EN ÖNEMLİ BALTALAYICI İSRAİL
Tabii önemli bir nokta şu: PKK’nın kendini feshetmesi konusu, örgütün son 30 yıldır uluslararası alanda üstlendiği rol nedeniyle birden fazla tarafı ilgilendiriyor. En başta PKK’ya, Büyük Ortadoğu Projesi’nin stratejik hedefi ve İsrail’in güvencesi olan İkinci İsrail’i kurma operasyonunda kilit rol veren ABD ve onun yamağı İsrail. İkinci olarak, Atlantik İttifakı’nın ikinci ayağı ve örgütün siyasi, örgütsel ve medya kanadının karargâhı olan Avrupa. Üçüncü olarak ise bölge ülkeleri. Örgütün 1991’den sonra Türkiye’ye yönelik saldırılarında üs olarak topraklarını kullandığı Irak ve İran ile geçmişte PKK bağlantılı sivil örgütlenmelere izin veren Rusya da sürecin gidişatını etkileyebilecek potansiyele sahip ülkeler.
Son gelişmeler dikkatle izlenirse ortaya çıkan manzara şudur: Bugün, ABD’deki Siyonist/neo-con çeteye ve onların arkasındaki sermaye gruplarına sırtını dayayan İsrail, “terörsüz Türkiye” sürecini baltalayan bir numaralı aktördür. İsrail, bu baltalama faaliyetini açıktan ve hem Türkiye içindeki hem de Suriye başta olmak üzere bütün batı Asya bölgesindeki yer altı faaliyetleriyle sürdürmektedir. Çünkü İsrail, bölgede en büyük stratejik tehdit olarak Türkiye’yi görmektedir. Bu nedenle Türkiye’nin terör belasından kurtulmasını sağlayacak süreci bozmak istemektedir. İsrail aynı zamanda, bu hedefine ulaşmak için Suriye’nin birliğini bozmak için çok yönlü operasyonlara girişmiştir. Bir yandan Suriye’nin kuzeydoğusunda PKK/SDG unsurlarını cesaretlendirmek için çeşitli girişimlerde bulunan İsrail, diğer yandan ülkedeki Dürzi azınlığı kışkırtarak Şam yönetimini zayıflatmaya çalışmaktadır.

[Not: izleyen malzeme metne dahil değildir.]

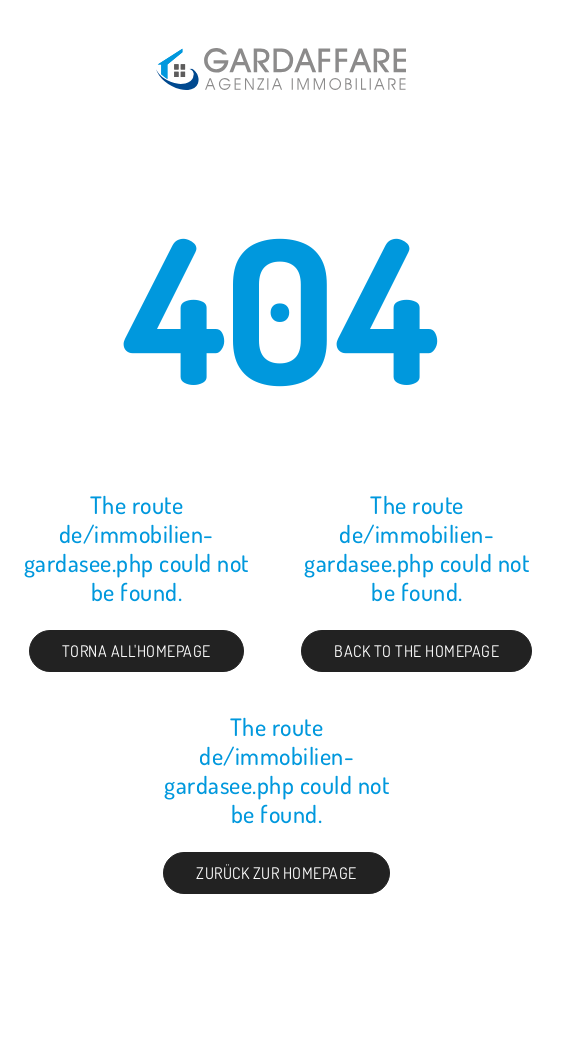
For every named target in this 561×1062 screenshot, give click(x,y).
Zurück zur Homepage (276, 873)
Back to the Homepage (416, 651)
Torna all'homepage (136, 651)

Bu koşullarda herkesin külahını önüne kıyarak bu manzaraya göre tutum alması gerekmektedir. PKK’nın feshi konusu Türkiye’nin bir sorunu olmanın ötesinde ABD emperyalizminin bölgemizdeki hedeflerinin bertaraf edilmesi açısından temel bir meseledir. O nedenle bölge devletlerinin bu meseleye yaklaşımında üzerinde durmaları gereken nokta şudur: Bu sürecin başarıya ulaşmasına karşı çıkanlar ya da desteklemeyenler, fiilen süreci baltalamaya çalışan İsrail ve ABD’deki müdahale yanlılarının yanında yer almış olur. Böylece kendi celladının elindeki kılıcı keskinleştirmiş olur.